El llamado "Situacionismo", fue un movimiento artístico y cultural encabezado por la Internacional Situacionista (IS), fundada en 1957 por figuras como Guy Debord y Asger Jorn, que no fue simplemente un movimiento artístico más sino un intento radical de superar el arte en su momento histórico. Para los situacionistas, el arte mercantilizado en galerías y museos era solo un adorno más de la sociedad capitalista avanzada. Su objetivo no era crear objetos bellos para ser consumidos pasivamente, sino transformar la vida cotidiana en una construcción activa de situaciones verdaderamente vividas.
Su crítica central partía del concepto de la "sociedad del espectáculo": una fase del capitalismo donde las relaciones humanas ya no están mediadas directamente por vivencias reales, sino por imágenes y representaciones comerciales. Ya en una publicación anterior hablé sobre las ideas de Guy Debord, y es interesante también ver las propuestas del grupo Situacionista.
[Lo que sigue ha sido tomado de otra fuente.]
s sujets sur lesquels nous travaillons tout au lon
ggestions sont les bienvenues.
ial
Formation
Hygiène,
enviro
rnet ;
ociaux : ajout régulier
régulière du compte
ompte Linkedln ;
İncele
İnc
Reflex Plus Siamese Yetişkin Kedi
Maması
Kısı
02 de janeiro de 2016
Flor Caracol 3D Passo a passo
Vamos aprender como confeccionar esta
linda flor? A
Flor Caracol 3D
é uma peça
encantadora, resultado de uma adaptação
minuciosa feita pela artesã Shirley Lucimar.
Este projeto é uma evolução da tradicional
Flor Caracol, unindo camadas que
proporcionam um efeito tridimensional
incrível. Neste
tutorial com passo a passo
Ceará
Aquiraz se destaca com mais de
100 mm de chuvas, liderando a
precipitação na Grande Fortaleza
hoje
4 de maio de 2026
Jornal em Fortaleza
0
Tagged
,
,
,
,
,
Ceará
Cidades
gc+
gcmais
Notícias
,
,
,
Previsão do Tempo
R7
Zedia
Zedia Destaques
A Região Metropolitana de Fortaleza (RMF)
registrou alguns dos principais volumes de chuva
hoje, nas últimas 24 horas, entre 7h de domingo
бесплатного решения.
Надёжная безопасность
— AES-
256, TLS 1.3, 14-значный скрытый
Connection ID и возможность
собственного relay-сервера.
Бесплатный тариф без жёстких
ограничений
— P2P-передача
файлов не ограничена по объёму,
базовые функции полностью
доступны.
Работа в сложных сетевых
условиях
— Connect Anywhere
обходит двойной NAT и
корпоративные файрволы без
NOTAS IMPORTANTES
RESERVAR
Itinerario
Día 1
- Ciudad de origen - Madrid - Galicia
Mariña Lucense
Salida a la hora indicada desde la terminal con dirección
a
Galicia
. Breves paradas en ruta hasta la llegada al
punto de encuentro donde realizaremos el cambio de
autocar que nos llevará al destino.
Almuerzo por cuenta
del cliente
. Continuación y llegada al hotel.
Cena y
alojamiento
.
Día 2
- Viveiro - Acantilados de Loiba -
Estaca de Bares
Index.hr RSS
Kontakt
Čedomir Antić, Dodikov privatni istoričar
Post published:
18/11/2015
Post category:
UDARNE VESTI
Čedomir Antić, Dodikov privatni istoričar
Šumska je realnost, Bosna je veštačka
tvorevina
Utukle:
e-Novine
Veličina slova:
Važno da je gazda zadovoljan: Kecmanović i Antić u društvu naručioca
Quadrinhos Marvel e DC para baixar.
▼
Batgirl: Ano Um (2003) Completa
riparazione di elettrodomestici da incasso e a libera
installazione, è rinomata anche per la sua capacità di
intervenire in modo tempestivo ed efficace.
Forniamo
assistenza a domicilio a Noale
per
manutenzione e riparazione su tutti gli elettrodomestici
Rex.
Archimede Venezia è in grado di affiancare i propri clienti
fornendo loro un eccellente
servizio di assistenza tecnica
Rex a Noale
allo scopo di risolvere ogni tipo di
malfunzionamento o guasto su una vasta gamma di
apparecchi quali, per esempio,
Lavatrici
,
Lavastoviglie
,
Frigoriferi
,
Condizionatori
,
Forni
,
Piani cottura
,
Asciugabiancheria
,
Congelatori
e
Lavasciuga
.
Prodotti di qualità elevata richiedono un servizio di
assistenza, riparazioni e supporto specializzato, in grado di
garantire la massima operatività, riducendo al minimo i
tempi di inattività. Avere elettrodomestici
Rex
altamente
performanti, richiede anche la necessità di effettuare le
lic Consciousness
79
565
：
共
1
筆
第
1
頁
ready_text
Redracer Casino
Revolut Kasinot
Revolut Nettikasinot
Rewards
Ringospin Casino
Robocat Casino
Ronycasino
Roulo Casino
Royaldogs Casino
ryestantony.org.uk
Una es la Psicogeografía, que es el estudio de los efectos del entorno urbano en las emociones y el comportamiento de los individuos. Mide cómo la arquitectura moderna conditioned los desplazamientos y la subjetividad.
Tenemos también "La Deriva" (La Dérive), una técnica de desorientación calculada. Consistía en vagar a pie por la ciudad sin un itinerario previo, dejándose llevar por las atracciones o repulsiones del espacio urbano para romper con las rutinas del trabajo y el consumo.
Otra es Le Détournement (Desvío o Recontextualización). Tomar elementos visuales, publicitarios, cómics o textos preexistentes del sistema cultural dominante y modificar sus mensajes para darles un sentido crítico, irónico o subversivo.
Finalmente, se propone el urbanismo unitario, una propuesta de arquitectura y planeamiento urbano participativo, donde las ciudades estuvieran diseñadas para el juego, el deseo y la libre creación de situaciones, en oposición al funcionalismo industrial.
Así, la IS desarrolló esas acciones teórico-prácticas donde el espacio, el lenguaje y el arte tradicional se subvertían. El legado situacionista redefinió las vanguardias del siglo XX, demostró que la crítica a la representación visual y a los medios masivos podía convertirse en una herramienta de transformación directa de la vida cotidiana.